Benefit-in-kind on a business motorcycle: why there is none
If you have ever run a company car, you know the feeling. The car is useful, but every month a slice of benefit-in-kind is added to your taxable income, and at the end of the year it stings. So here is the line that surprises almost every entrepreneur who asks us: a motorcycle through the business has no benefit-in-kind addition at all.
Important: this article is general information, not tax advice. Rules and amounts change and your situation is unique. Always confirm with your own accountant or tax adviser.
What benefit-in-kind actually is
Benefit-in-kind, or bijtelling in Dutch, is the tax you pay for the private use of a vehicle that belongs to your business. With a company car, a percentage of the catalogue value is added to your income every year, and you pay income tax over that amount. It is the reason a company car often feels more expensive than it looks on paper.
On a motorcycle, that addition does not exist
A motorcycle plays by different rules. In the Netherlands there is no benefit-in-kind addition for the private use of a business motorcycle. None over the catalogue value, none as a fixed percentage. The line on your tax return that makes the company car expensive simply is not there for a motorcycle.
That single fact changes the whole calculation, and it is the backbone of why so many entrepreneurs put a motorcycle on the books.
So can you ride it privately, freely?
This is where nuance matters. No benefit-in-kind does not mean every cost is automatically deductible. The normal rule still applies: business costs must be genuinely business. If you use the motorcycle heavily for private trips, part of the costs may be treated as private rather than deductible. Keeping clean records, and a simple trip log if you want to be thorough, keeps everything clean and defensible. We cover the practical side in records and trip logging for a business motorcycle.
What it saves, in plain terms
Picture two business owners. One drives a company car and pays benefit-in-kind on its value every year. The other rides a motorcycle and pays zero benefit-in-kind. Before you even count fuel, road tax or insurance, the motorcycle rider is already ahead by the full benefit-in-kind amount. Add the lower running costs on top, and the yearly gap becomes a number worth noticing.

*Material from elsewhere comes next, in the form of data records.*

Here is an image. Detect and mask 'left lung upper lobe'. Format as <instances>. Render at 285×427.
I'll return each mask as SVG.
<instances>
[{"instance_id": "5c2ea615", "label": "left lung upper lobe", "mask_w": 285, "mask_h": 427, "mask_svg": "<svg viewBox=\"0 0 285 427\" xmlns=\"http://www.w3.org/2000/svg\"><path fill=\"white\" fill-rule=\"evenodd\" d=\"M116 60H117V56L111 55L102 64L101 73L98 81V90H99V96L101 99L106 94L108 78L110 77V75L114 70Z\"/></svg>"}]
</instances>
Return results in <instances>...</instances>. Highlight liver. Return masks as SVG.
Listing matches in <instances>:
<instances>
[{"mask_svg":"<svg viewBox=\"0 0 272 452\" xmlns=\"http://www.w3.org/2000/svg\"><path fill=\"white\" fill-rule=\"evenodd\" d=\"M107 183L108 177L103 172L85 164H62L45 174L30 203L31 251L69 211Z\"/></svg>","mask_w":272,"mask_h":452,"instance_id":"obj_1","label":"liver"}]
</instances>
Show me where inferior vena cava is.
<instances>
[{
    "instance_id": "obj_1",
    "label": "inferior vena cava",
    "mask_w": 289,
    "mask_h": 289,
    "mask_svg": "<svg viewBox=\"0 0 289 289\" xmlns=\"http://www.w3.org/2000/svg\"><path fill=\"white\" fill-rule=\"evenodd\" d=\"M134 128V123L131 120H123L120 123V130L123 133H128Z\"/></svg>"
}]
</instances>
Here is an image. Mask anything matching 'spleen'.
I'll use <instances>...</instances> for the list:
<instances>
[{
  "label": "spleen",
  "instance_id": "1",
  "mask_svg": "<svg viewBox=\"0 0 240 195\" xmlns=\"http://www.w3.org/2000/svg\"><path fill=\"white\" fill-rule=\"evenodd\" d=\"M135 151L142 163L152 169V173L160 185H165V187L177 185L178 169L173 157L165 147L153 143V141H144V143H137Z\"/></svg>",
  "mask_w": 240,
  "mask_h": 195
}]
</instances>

It applies to a custom build too
The absence of benefit-in-kind is not reserved for new factory motorcycles. It applies to motorcycles in general, including a hand-built custom. So you can have the tax advantage and a one-off machine with real character at the same time. What differs per situation is how you deduct costs and handle private use, not whether the benefit-in-kind exists.
The bigger picture
No benefit-in-kind is the headline, but it is one of several advantages that stack. For the full overview, including VAT, road tax and the marketing value of a distinctive build, read the complete guide to riding a custom motorcycle through your business. When you are ready to see the numbers for your own situation, the business riding page has a quick calculator and a no-obligation quote.

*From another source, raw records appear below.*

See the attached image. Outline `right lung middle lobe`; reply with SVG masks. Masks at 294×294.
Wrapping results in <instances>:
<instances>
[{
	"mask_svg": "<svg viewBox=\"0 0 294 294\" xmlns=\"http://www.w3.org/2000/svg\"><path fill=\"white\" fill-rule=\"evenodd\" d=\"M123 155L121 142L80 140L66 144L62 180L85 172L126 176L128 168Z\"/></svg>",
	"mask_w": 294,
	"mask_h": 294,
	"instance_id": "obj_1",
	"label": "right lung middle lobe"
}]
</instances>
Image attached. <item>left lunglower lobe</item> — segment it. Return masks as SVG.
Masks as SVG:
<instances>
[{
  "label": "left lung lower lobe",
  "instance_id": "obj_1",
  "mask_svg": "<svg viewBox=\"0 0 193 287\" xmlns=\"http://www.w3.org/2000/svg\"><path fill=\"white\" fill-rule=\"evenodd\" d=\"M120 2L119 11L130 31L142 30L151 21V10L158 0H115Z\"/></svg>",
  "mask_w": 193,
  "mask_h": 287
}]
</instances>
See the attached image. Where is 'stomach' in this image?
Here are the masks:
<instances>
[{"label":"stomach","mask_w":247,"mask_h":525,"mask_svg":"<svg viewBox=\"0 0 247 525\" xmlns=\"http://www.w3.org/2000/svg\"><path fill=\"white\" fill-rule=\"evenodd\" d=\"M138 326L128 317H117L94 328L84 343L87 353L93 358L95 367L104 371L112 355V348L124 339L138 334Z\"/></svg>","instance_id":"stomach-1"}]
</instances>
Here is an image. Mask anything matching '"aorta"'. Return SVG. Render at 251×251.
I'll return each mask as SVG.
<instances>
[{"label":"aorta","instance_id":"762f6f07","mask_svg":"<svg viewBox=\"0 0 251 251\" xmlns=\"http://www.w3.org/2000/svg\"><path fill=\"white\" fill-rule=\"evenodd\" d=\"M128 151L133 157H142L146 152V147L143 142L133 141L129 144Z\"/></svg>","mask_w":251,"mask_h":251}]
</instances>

Reminder: general information, not tax advice. The treatment of costs and private use depends on your situation. Always confirm with your own accountant or tax adviser.
Frequently asked questions
Is there benefit-in-kind on a business motorcycle?+
No. Unlike a company car, a motorcycle in the Netherlands has no benefit-in-kind addition for private use. So you pay no annual addition over the catalogue value. This is general information and not tax advice.

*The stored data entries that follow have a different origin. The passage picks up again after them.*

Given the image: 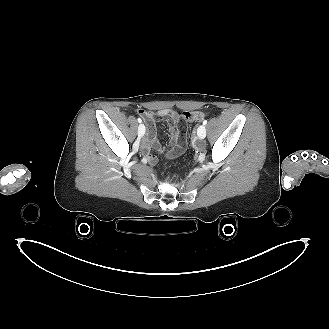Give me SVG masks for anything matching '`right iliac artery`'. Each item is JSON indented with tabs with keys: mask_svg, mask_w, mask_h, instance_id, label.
Masks as SVG:
<instances>
[{
	"mask_svg": "<svg viewBox=\"0 0 329 329\" xmlns=\"http://www.w3.org/2000/svg\"><path fill=\"white\" fill-rule=\"evenodd\" d=\"M137 121H138L139 123H141V122H142L141 118H138V119H137Z\"/></svg>",
	"mask_w": 329,
	"mask_h": 329,
	"instance_id": "right-iliac-artery-1",
	"label": "right iliac artery"
}]
</instances>
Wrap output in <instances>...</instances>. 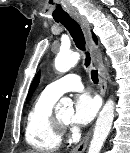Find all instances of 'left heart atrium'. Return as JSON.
I'll return each mask as SVG.
<instances>
[{
    "label": "left heart atrium",
    "instance_id": "left-heart-atrium-1",
    "mask_svg": "<svg viewBox=\"0 0 130 153\" xmlns=\"http://www.w3.org/2000/svg\"><path fill=\"white\" fill-rule=\"evenodd\" d=\"M99 108L100 101L96 95L89 92L79 94L75 100L71 122L83 125L88 124L94 119Z\"/></svg>",
    "mask_w": 130,
    "mask_h": 153
}]
</instances>
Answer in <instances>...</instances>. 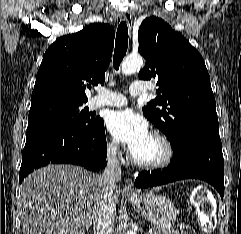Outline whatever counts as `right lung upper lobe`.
<instances>
[{"instance_id":"cb5924a9","label":"right lung upper lobe","mask_w":241,"mask_h":234,"mask_svg":"<svg viewBox=\"0 0 241 234\" xmlns=\"http://www.w3.org/2000/svg\"><path fill=\"white\" fill-rule=\"evenodd\" d=\"M114 35L111 25L92 23L58 38L44 54L31 105L56 100L85 104V89L104 84Z\"/></svg>"}]
</instances>
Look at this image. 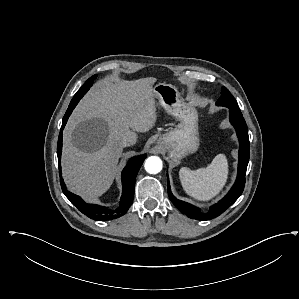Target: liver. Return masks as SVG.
Segmentation results:
<instances>
[{"label": "liver", "mask_w": 299, "mask_h": 299, "mask_svg": "<svg viewBox=\"0 0 299 299\" xmlns=\"http://www.w3.org/2000/svg\"><path fill=\"white\" fill-rule=\"evenodd\" d=\"M156 81L153 77L104 81L81 100L63 138L62 171L72 192L93 201L109 189L123 152V138L131 130L143 133L155 126Z\"/></svg>", "instance_id": "1"}]
</instances>
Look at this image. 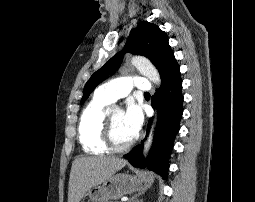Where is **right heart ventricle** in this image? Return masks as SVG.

What about private use of the motorcycle?+
There is no benefit-in-kind addition, but the normal rule still applies that business costs must be genuinely business. With significant private use, part of the costs may be treated as private. Clean records and a trip log help keep it clean. Discuss the approach with your accountant.
Does that save a lot compared to a car?+
Often a great deal. Where a car benefit-in-kind adds hundreds to thousands of euros to your income every year, for a motorcycle that figure is zero. Add the lower road tax, insurance and fuel costs, and the yearly difference is substantial.
Does this apply to every motorcycle?+
The absence of benefit-in-kind applies to motorcycles in general, whether a new machine or a custom build. What differs per situation is the deduction of costs and the treatment of private use. Get advice on that from your own accountant.